90 minutes in paris
We arrived back at Paris Charles deGaulle Airport (CDG) at 3 p.m. to accommodate a travel writer colleague who had a late afternoon flight to Berlin. Writers invited on press trips often piggyback other destinations and stories... sort of a "while you're in the neighborhood" philosophy.
Since the remaining three writers had morning flights back to New York, San Francisco and Cleveland (moi!) we had a very welcome chunk of free time on the first really pleasant and sunny day we've seen this week. One writer elected to spend it chilling at the hotel until our 8 p.m. dinner reservation.

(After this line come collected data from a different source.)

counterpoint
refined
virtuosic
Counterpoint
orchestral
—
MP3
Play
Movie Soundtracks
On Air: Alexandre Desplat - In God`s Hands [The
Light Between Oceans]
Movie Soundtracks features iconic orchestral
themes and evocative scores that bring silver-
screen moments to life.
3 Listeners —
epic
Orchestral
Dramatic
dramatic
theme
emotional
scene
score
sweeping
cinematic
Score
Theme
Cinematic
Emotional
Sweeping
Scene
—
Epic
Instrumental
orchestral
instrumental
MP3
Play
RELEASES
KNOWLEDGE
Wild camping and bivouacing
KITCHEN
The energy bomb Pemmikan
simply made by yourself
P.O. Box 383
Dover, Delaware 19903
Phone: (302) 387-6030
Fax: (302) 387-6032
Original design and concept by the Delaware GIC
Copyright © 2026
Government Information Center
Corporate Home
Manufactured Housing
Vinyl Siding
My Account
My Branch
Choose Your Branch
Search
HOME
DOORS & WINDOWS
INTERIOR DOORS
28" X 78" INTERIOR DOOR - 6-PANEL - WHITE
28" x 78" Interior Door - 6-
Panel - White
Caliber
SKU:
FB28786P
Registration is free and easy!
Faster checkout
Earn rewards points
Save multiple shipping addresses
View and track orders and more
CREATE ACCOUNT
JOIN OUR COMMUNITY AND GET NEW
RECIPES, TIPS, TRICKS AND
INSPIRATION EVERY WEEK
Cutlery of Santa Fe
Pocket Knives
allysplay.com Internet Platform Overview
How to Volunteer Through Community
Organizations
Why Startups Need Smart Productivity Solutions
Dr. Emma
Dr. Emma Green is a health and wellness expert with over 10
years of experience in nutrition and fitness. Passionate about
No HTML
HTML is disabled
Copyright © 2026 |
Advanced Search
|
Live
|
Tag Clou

Having spent a week in Paris apartment with my daughter a few years ago, I know the city fairly well so hoped to catch the RER train from the airport into the city. I didn't want to spend an arm and leg for such a quick visit, but I couldn't be so close to one of my favorite cities without a least trying to reconnect. Since we were at the , Regular free buses shuttled continuous between the various hotels including our Airport Marriott and the airport with its ower level train station.

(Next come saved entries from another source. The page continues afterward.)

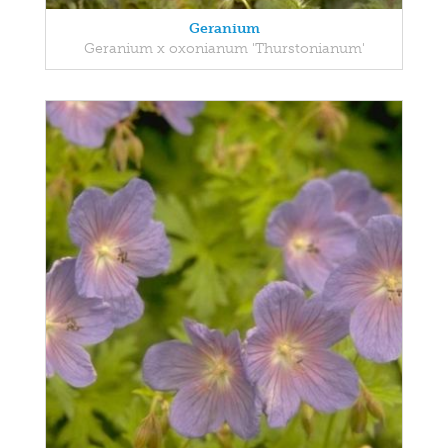
Geranium
Geranium x oxonianum 'Thurstonianum'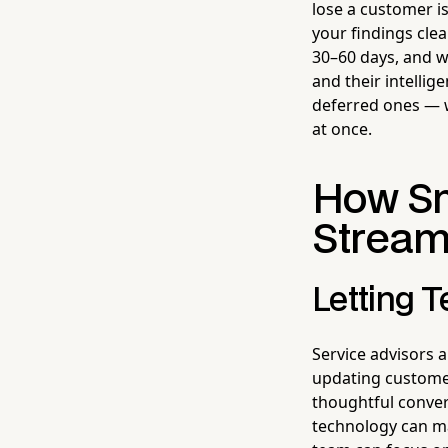
lose a customer is
your findings cle
30–60 days, and w
and their intellig
deferred ones — 
at once.
How Sm
Stream
Letting 
Service advisors a
updating customer
thoughtful conver
technology can m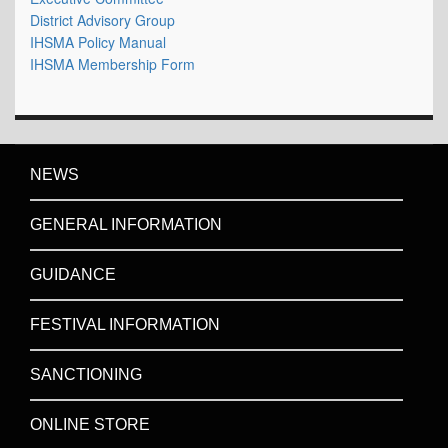
District Advisory Group
IHSMA Policy Manual
IHSMA Membership Form
NEWS
GENERAL INFORMATION
GUIDANCE
FESTIVAL INFORMATION
SANCTIONING
ONLINE STORE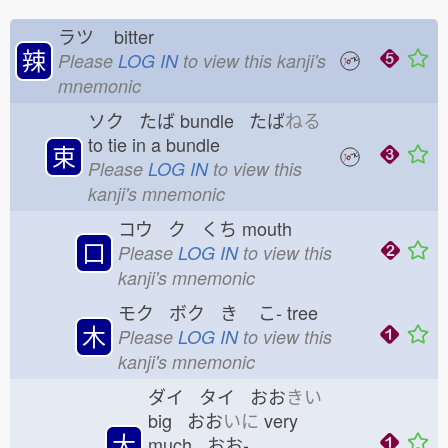
ラツ
bitter
辣
Please
LOG IN
to view this kanji's
mnemonic
ソク たば
bundle たば
ねる
to tie in a bundle
束
Please
LOG IN
to view this
kanji's mnemonic
コウ ク くち
mouth
口
Please
LOG IN
to view this
kanji's mnemonic
モク ボク き
こ-
tree
木
Please
LOG IN
to view this
kanji's mnemonic
ダイ タイ おお
きい
big おお
いに
very
大
much おお-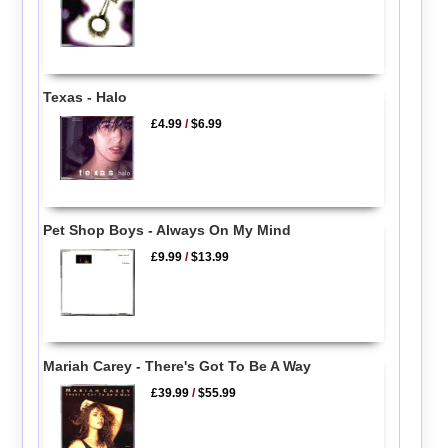
Texas - Halo
£4.99
/
$6.99
Pet Shop Boys - Always On My Mind
£9.99
/
$13.99
Mariah Carey - There's Got To Be A Way
£39.99
/
$55.99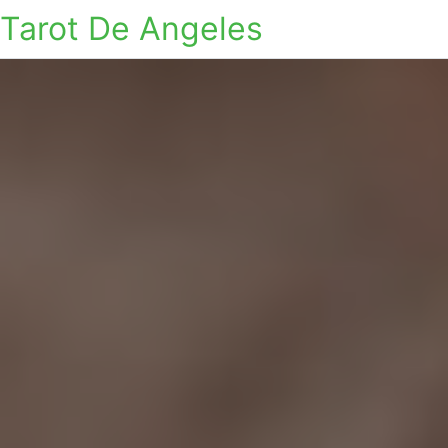
Tarot De Angeles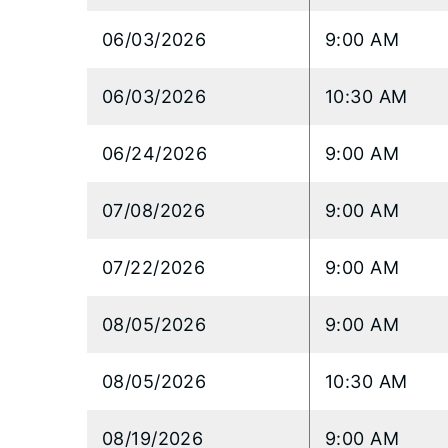
06/03/2026
9:00 AM
06/03/2026
10:30 AM
06/24/2026
9:00 AM
07/08/2026
9:00 AM
07/22/2026
9:00 AM
08/05/2026
9:00 AM
08/05/2026
10:30 AM
08/19/2026
9:00 AM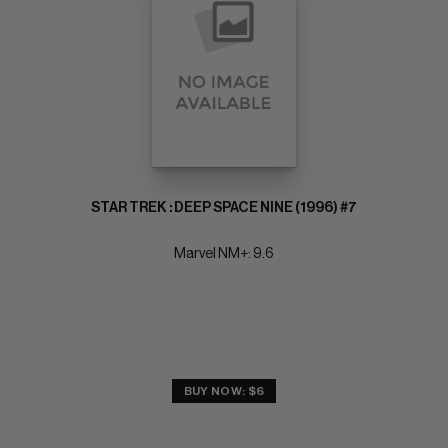
STAR TREK : DEEP SPACE NINE (1996) #7
Marvel NM+: 9.6
BUY NOW: $6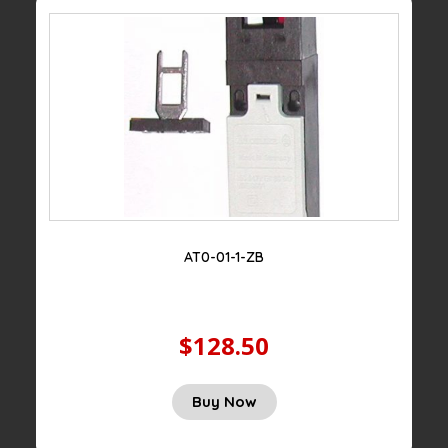
AT0-01-1-ZB
$128.50
Buy Now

Another writer, Tom, and I set off at 4 p.m. and at the train station met our first glitch . The ticket dispensing machines refused to honor any of our credit cards and would take only coins for tickets. And of course there was no change machine.
After trying one machine after another we concluded that it was system wide problem. A long line of luggage laden visitors wound around the concourse to speak to two harried clerks. Neither of us spoke French so stopping a passerby probably wasn't a good option and we knew if we were to stand in line our Paris time would be gone. By then 45 minutes had elapsed.

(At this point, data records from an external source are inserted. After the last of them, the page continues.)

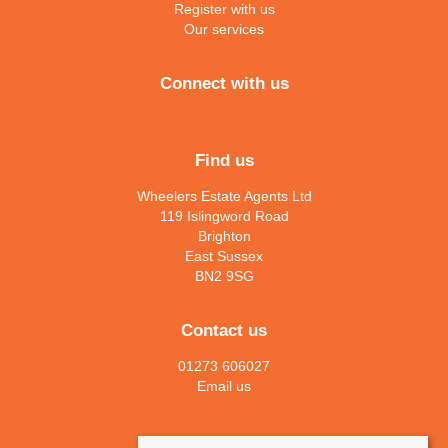
Register with us
Our services
Connect with us
Find us
Wheelers Estate Agents Ltd
119 Islingword Road
Brighton
East Sussex
BN2 9SG
Contact us
01273 606027
Email us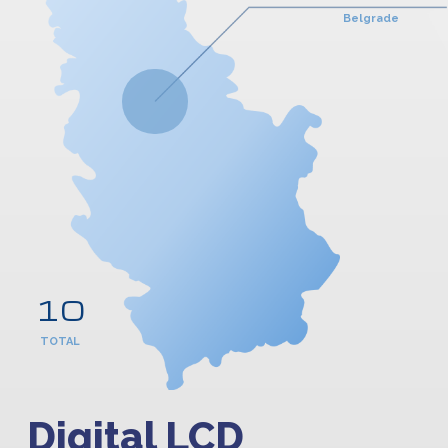
Belgrade
10
TOTAL
Digital LCD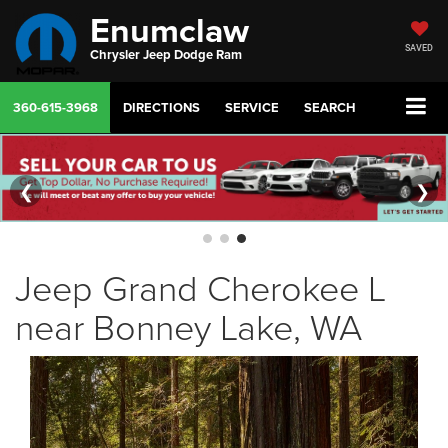
Enumclaw
SAVED
Chrysler Jeep Dodge Ram
360-615-3968
DIRECTIONS
SERVICE
SEARCH
❮
❯
Jeep Grand Cherokee L
near Bonney Lake, WA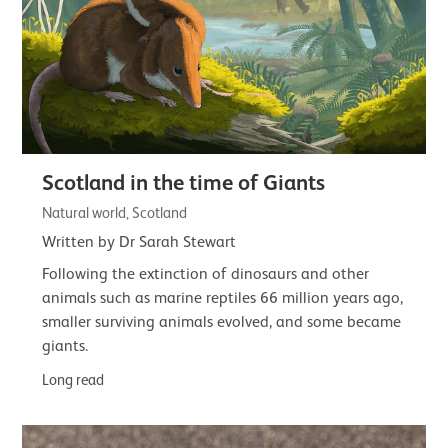
Scotland in the time of Giants
Natural world, Scotland
Written by Dr Sarah Stewart
Following the extinction of dinosaurs and other
animals such as marine reptiles 66 million years ago,
smaller surviving animals evolved, and some became
giants.
Long read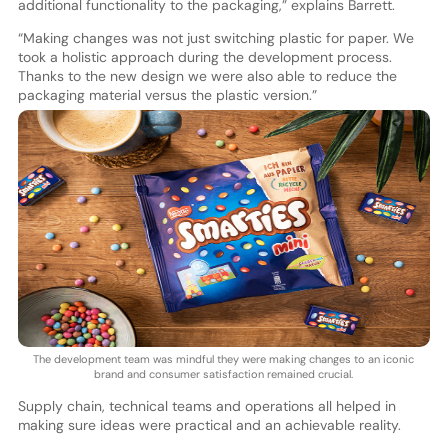
additional functionality to the packaging,” explains Barrett.
“Making changes was not just switching plastic for paper. We
took a holistic approach during the development process.
Thanks to the new design we were also able to reduce the
packaging material versus the plastic version.”
The development team was mindful they were making changes to an iconic
brand and consumer satisfaction remained crucial.
Supply chain, technical teams and operations all helped in
making sure ideas were practical and an achievable reality.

We watched as a young women ahead of us at a ticket machine inserted her MasterCard and got her ticket in return. She overheard me say "I guess Paris just isn't in the cards" and turned to ask, in perfect English, if she could help. Delighted, we explained our problem. She watched as the same machine with a MasterCard icon rejected our cards again. "Why don't I just use my card and you can pay me for the tickets?" she suggested.
I could have hugged her. Two roundtrip tickets into the city & back totaled 16.80 euros (about $25) and soon we were on our way. She was headed to Munich, 90 minutes away, and we would have just about that amount of time in Paris.
The tickets work like those in London and other cities. Insert it upon entering the turnstile, pass through and reclaim it where it pops out the other side. We didn't want to have to go through the ticket purchase hassle another time so we guarded them with our lives.
Exiting the train at the central St.Michel we had several choices of underground walkways to take. I chose the Notre Dame one since Tom hadn't been to Paris in awhile and seeing the famous cathedral upon emerging from the subway is such a nice welcome. Like a lot of subway stations in the City of Light several flights of stairs interspersed with escalators were required to reach the surface. People with luggage exit at the Gare de Nord station with its elevators and connections to other lines in the vast Paris metro system.
Paris trains and subways are wonderfully efficient but I don't consider them a very good way to get from the airport into the city. Usually it's 1 to 2 a.m.Cleveland time when the overnight flight arrives into the Paris morning and most people, including me, are a little spaced out, to say the least. I usually take a bus into the city since they drop passengers off at centrally located spots within walking distance of a cab ride to central hotels. Last time though, my daughter had arranged a private car to take us directly to the apartment we'd rented. It cost about twice as much as the train, but was worth it to us since we didn't know where we were going and having to negotiate flights and flights of stairs with luggage is not my idea of a good time.
Tom and I enjoyed a lovely couple of sunny hours in Paris, stopped at a sidewalk cafe, shopped the stalls along the Seine and got a good dose of the French joie de vivre -- the very special, joyful French style engagement with life that is so energizing on a visit here. We got back to the hotel just in time to meet our colleague and enjoy our last bottle of Sancerre with a dinner of foie gras and asparagus.